"Can't we always simply pick two numbers from equal distance of any number in the set, thus creating an interval?"
Why does that define an interval? Sure maybe that defines the endpoints of some interval--but the point is that the Smith-Volterra-Cantor set does not contain that interval
One definition for "no-where dense" is like you say:
$A\subseteq \mathbb{R}$ is a no-where dense set if and only if:
For all intervals $J$ there exists a subinterval $I\subseteq J$ such that
$$
I \cap A = \emptyset
$$
The point is that given any interval, we can find a subinterval inside of the given interval disjoint from $A$. Now, simply put, this means that given any interval $I$, $A\cap I$ is not dense in $I$. It does not mean that no-where denseness is equivalent to "containing no intervals".
Take for example $\mathbb{Q}$. $\mathbb{Q}$ contains no intervals but is dense in every interval. ($\mathbb{Q}\cap I$ for any interval $I$ will also not contain intervals, but of course is dense in $I$). The reasons why these examples fail our definition is because there is no candidate subinterval that we can find because all intervals intersect $\mathbb{Q}$.
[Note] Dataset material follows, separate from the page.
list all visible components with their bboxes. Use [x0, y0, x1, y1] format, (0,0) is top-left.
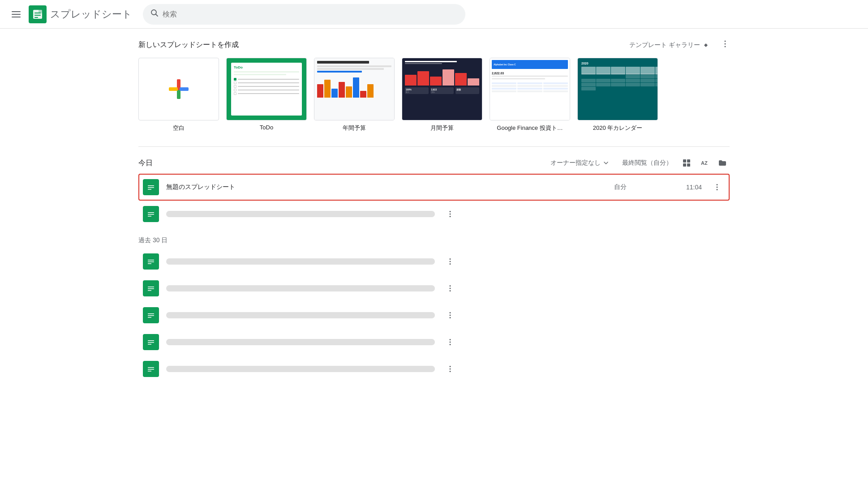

However, a no-where dense set in $\mathbb{R}$ does have the property of not containing an interval.
Suppose there was an interval $K$ such that $A$ did contain $K$, as in, $K\subseteq A$. Well, by definition, there exists subinterval of $K$ that's disjoint from $A$--thereby showing that no such $K$ can exist.
There's also an underlying topological notion here, $A\subseteq \mathbb{R}$ is no-where dense, if and only if cl($A$) is no-where dense. This is easy to see, as if cl($A$) is not nowhere dense, then there exists an $I$ interval such that for all $J$ subintervals of $I$, $J\cap I \ne \emptyset$. In particular, every point of of $I$ must be contained in cl($A$). As, for example if $I=[a,b]$ then, consider $x\in I$, let $J_N=[x-\frac{b-a}{kN},x+\frac{b-a}{kN}]\subseteq [a,b]$. Where $k$ is sufficiently large. Every interval $J_N$ intersects cl($A$) in something, hence, we can extract a cauchy sequence in $A$ converging to $x$ from these subintervals, thus $x\in cl(A)$ because $cl(A)$ is closed and contains its limit points. This proof can be adapted for the endpoints. Thus, we get that $cl(A)$ contains $I$, which means that $A$ was dense in $I$ to begin with. For the other direction, if $cl(A)$ is no-where dense, then $A$ is no-where dense. Let $I$ be an interval, then there exists a $J$ such that $J$ is disjoint from $cl(A)$, then $J$ is disjoint from $A$ as $A\subseteq cl(A)$.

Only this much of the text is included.